Hong Mofang and Yamei

About 8 years ago I went to Hainan to film this TV play. The play is called Langjitianya (浪击天涯) and it’s a sort of wacky comedy about romantic intrigues in a holiday resort. Hainan was the perfect place to make it, it is a sub-tropical island at the south end of the Chinese mainland, warm all the year round.

The evening I arrived I was handed a script in which there were, I think, five scenes. The lines were pretty complicated and I set to work memorising them immediately. I was playing a French chef called Hong Mofang, with an assistant called Yamei. While I was looking at them the assistant director introduced me to a girl in blue jeans and said “this is Yamei”. We exchanged pleasantries and I went back to my script.

The next day we were filming in a hotel and there was a grand lounge where we were doing the makeup. I was made up pretty quick, so I sat and relaxed and looked at my script. Every so often I had a look around to see if I could spot the little girl in blue jeans who I was supposed to be acting with, but I couldn’t see anyone like her. There was one girl who might have been her, but she walked right past me. No, couldn’t be her. Right opposite me was an incredibly beautiful actress in a long silk dress being carefully groomed by a bunch of makeup artists. Every so often I looked over, wistfully. Why don’t I get to act with someone who looks like that, I thought.

After a while I got up to go out for a breath of fresh air, and I walked past this goddess in silk, “Hello”, she said. “Do I know you?” I said. “I’m Yamei”, she said. And so she was. The actress was Zeng Baoyi, daughter of Hong Kong Comedian Eric Tsang and already becoming a star in her own right. She was good to work with, I find a lot of actresses hard going as people, but she was sweet.

 

Huang Lei and Isaac

In 2002 I was recruited to play Isaac, the elderly husband of the young female lead, in a TV play called “Library” (天一生水). The play was written by a young actor / director called Huang Lei (黄磊). The play was set in a library called Tian Yi Ge (天一阁) which is an actually existing collection pf priceless antique books in Ningbo (near Shanghai). The trustees at Tian Yi Ge very sensibly refused to have a film troupe galumphing around in their library so Huang built a replica of the library in a vast studio on the outskirts of Beijing.

The atmosphere of the play is very romantic. Earlier Huang Lei had played a role in a film called “Eighteen Springs” based on a novel by Eileen Chang (who wrote “Lust, Caution”). The film is the story of a doomed love affair set in early 20th century Shanghai, and “Library” is quite similar in mood and setting.

We filmed the various hotel room scenes in an old hotel in Shanghai known as the actor’s hotel because it has been unchanged for decades and is often used for filming. Both Bertrand Russell and Einstein stayed there and there are pictures of them in the hall. Russell later wrote a book called “The Problem of China” which is still worth reading today.

The woman I am acting with is Ma Yili (马伊琍).

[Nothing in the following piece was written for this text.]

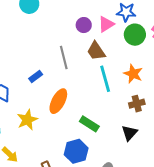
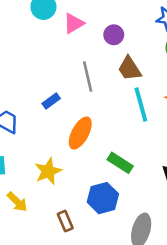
pink triangle: (106, 24) -> (74, 23), moved
yellow star: (27, 120) -> (48, 171), moved

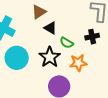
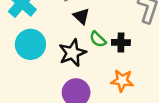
black cross: (92, 37) -> (121, 43), moved
orange star: (78, 63) -> (122, 81), moved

At one point I was supposed to be lying in bed with her and the script said 搂 – I looked it up in my Chinese dictionary and it was translated as “hug”. So when we got to that bit I naturally, like any red-blooded Englishman, rolled over on top of her which caused her to have a severe panic attack which required us both to return to make-up for a thorough refurbishing. I wrote some more about this experience in an essay called Immaculate Mandarins.